WHAT TO WORK ON
Every entry in the data is to be written out exactly; no picture belongs in the copy.
============
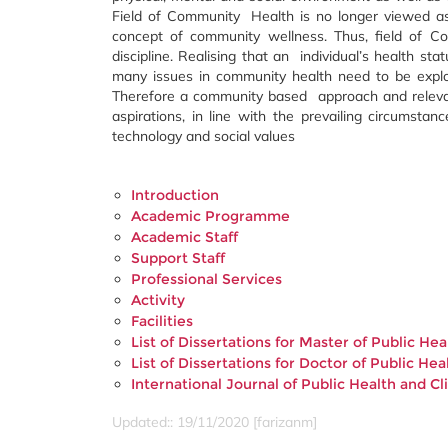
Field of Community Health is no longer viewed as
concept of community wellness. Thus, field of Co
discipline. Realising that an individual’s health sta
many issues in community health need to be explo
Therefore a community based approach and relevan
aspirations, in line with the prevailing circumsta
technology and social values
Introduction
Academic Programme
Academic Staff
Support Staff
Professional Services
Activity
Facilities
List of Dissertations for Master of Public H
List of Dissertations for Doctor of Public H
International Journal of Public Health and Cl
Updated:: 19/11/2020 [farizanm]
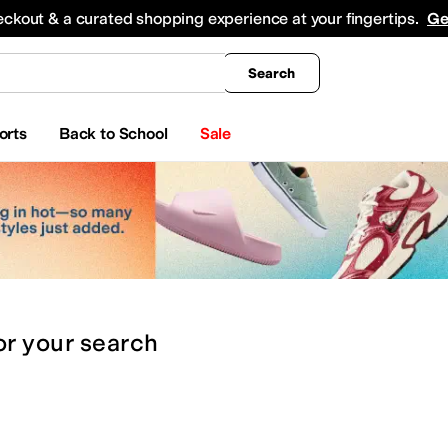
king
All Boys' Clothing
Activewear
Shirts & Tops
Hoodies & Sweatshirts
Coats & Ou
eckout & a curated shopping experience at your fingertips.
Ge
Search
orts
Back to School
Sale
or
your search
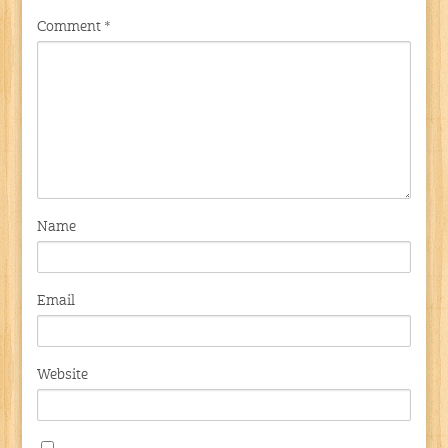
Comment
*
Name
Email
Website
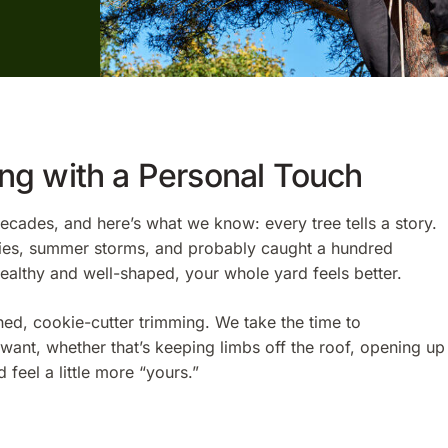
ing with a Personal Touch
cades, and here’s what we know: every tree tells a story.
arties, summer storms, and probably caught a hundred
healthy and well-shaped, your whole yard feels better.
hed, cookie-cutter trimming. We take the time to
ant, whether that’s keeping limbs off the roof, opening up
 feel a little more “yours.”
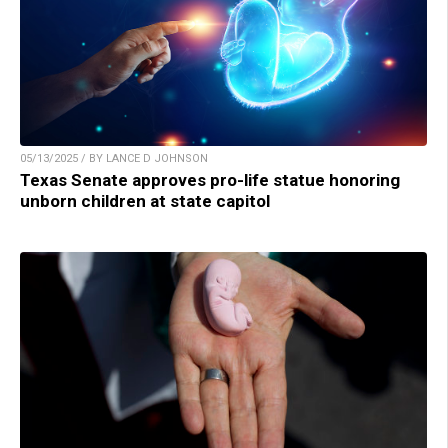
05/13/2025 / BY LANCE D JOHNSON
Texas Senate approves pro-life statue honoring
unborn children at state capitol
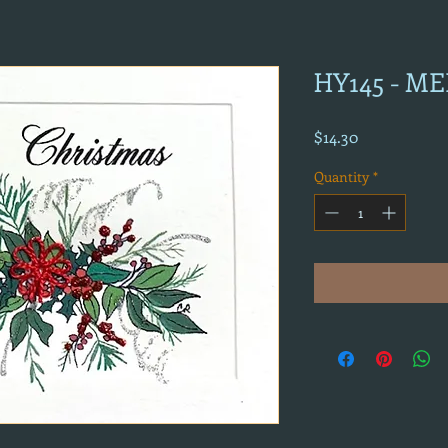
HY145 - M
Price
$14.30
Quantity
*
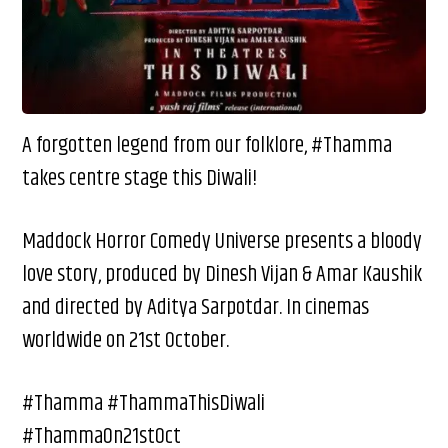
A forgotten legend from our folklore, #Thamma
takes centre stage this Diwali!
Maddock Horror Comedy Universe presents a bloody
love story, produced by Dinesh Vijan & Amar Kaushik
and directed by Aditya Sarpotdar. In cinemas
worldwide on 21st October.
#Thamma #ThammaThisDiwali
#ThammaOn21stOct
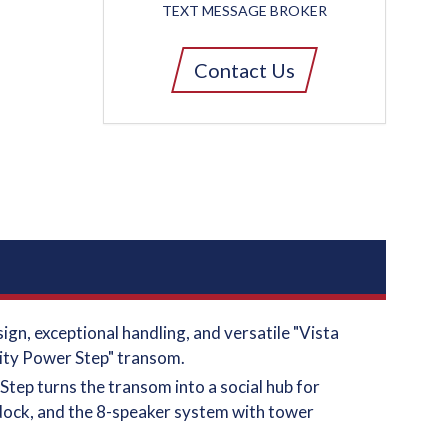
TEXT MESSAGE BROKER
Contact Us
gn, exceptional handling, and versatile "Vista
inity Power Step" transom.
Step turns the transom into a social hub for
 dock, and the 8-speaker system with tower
============
EXERCISE OUTPUT
Field of Community Health is no longer viewed as
concept of community wellness. Thus, field of Co
discipline. Realising that an individual’s health sta
many issues in community health need to be explo
Therefore a community based approach and relevan
aspirations, in line with the prevailing circumsta
technology and social values
Introduction
Academic Programme
Academic Staff
Support Staff
Professional Services
Activity
Facilities
List of Dissertations for Master of Public H
List of Dissertations for Doctor of Public H
International Journal of Public Health and Cl
Updated:: 19/11/2020 [farizanm]
king
All Boys' Clothing
Activewear
Shirts & Tops
Hoodies & Sweatshirts
Coats & Ou
eckout & a curated shopping experience at your fingertips.
Ge
Search
orts
Back to School
Sale
or
your search
Comment
*
Name
Email
Website
ing with a Personal Touch
cades, and here’s what we know: every tree tells a story.
arties, summer storms, and probably caught a hundred
healthy and well-shaped, your whole yard feels better.
hed, cookie-cutter trimming. We take the time to
ant, whether that’s keeping limbs off the roof, opening up
 feel a little more “yours.”
05/13/2025 / BY LANCE D JOHNSON
Texas Senate approves pro-life statue honoring
unborn children at state capitol
HY145 - M
Price
$14.30
Quantity
*
A forgotten legend from our folklore, #Thamma
takes centre stage this Diwali!
Maddock Horror Comedy Universe presents a bloody
love story, produced by Dinesh Vijan & Amar Kaushik
and directed by Aditya Sarpotdar. In cinemas
worldwide on 21st October.
#Thamma #ThammaThisDiwali
#ThammaOn21stOct
TEXT MESSAGE BROKER
Contact Us
gn, exceptional handling, and versatile "Vista
inity Power Step" transom.
Step turns the transom into a social hub for
 dock, and the 8-speaker system with tower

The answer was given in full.